You measure a  variable in control and treated rats. There were three rats in each group, and you measured four technical replicates in each rat.  Note that the four values stacked in each subcolumn are in arbitrary order. There is no time course or any other meaning to order of the four rows.

 

Why is this nested?

This design is said to be nested because each rat was either a control or treated animal. You cannot ask whether some rats respond better to treatments than others, because each rat only got one of the alternative treatments. Rats are said to be nested within treatment.

This is also called a hierarchical design. Hierarchical and nested are synonyms for describing this kind of design.

Incorrect analysis: t test of all data

It is tempting, but not appropriate, to treat these data as n=12 in each group.

If you run a t test on these data, the 95% confidence interval for the difference in means runs from 3.2 to 10.5 and the two-sided P value testing the null hypothesis of sampling from a population where the means are identical is 0.0008. This seems to be convincing evidence that the treatment increased the outcome variable. But theses results are not meaningful.

Why not? Because the t test assumes that each value provides independent information. These data have three independent rats for each treatment, but do not have twelve independent measurements of outcome. The replicates for each animal are closer to each other than to the values obtained from other animals.
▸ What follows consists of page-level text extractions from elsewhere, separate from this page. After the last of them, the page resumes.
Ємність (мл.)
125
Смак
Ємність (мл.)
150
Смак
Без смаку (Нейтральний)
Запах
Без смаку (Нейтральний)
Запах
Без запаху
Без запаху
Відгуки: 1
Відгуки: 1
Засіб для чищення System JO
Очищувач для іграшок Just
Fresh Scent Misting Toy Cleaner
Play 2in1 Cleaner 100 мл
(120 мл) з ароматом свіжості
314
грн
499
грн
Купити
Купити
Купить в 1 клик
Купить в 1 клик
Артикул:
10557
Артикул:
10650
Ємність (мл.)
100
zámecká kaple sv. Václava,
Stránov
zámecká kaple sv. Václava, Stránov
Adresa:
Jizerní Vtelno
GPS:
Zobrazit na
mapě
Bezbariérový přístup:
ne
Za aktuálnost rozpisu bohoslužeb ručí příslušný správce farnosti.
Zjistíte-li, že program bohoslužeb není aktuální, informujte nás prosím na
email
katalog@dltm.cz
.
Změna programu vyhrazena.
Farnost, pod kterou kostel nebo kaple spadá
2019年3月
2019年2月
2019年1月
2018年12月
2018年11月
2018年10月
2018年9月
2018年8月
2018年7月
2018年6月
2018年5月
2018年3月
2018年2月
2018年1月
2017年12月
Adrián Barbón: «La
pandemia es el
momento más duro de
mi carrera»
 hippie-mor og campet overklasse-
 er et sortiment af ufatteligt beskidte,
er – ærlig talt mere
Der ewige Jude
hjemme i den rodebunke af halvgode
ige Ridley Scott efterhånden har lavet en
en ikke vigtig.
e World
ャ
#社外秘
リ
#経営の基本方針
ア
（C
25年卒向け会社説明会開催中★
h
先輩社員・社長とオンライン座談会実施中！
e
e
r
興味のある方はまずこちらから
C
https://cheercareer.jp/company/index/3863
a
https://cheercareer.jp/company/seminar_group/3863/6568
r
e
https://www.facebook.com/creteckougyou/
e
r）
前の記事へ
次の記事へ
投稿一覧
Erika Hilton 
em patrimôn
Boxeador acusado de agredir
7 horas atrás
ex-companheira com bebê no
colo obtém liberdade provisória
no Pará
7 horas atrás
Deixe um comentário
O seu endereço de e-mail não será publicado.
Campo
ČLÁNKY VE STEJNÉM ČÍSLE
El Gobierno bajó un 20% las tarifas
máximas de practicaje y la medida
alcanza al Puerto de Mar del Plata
Another way to say this is that when you combine the three replicate rats and the four technical replicates within each rat, the 12 resulting values are pseudoreplicates. Analyzing pseudoreplicates as if they were actual replicates gives you a confidence interval that is too narrow and a P value that is too small.

Incorrect analysis: two-way ANOVA

The data as shown at the top of this page appear to be set up for two-way ANOVA.  But running a two-way ANOVA would lead to incorrect or misleading results. Two-way ANOVA would assume that the kind of rat whose data is in row 2 is somehow exposed to control and treated conditions. But in fact the order of the values in each subcolumn is arbitrary, so testing the rows as a "factor" in two-way ANOVA would make no sense.

Alternative analysis without nested t test  (works only when sample sizes are equal)

If there are no missing values, you can analyze the data with a t test. The first step is to average the technical replicates for each rat. Then enter those means on a new table, and then compare the two sets of means with an unpaired t test. Note that the three rats in each group are stacked in a column for the t test, but are side by side in subcolumns for the nested t test.

 

So long as there are no missing values, this gives the correct result. With this correct result, the 95% confidence interval for the difference runs from -2.3 to 15.9 and the P value is 0.1058. Note that the conclusion here (no evidence of treatment effect) is very different than the incorrectly conclusion you'd reach from analysis of the pseudoreplicates.

Nested t test in Prism

Prism 8 introduces a new analysis, Nested t test, that does the analysis in one step and can handle missing values. It assumes that the subcolumn means are sampled from a Gaussian population of subcolumn means, and that the replicates within the subcolumns are sampled from a Gaussian population. The two Gaussian populations will generally have different standard deviations, and Prism calculates (estimates) both and reports them as both SD and Variance.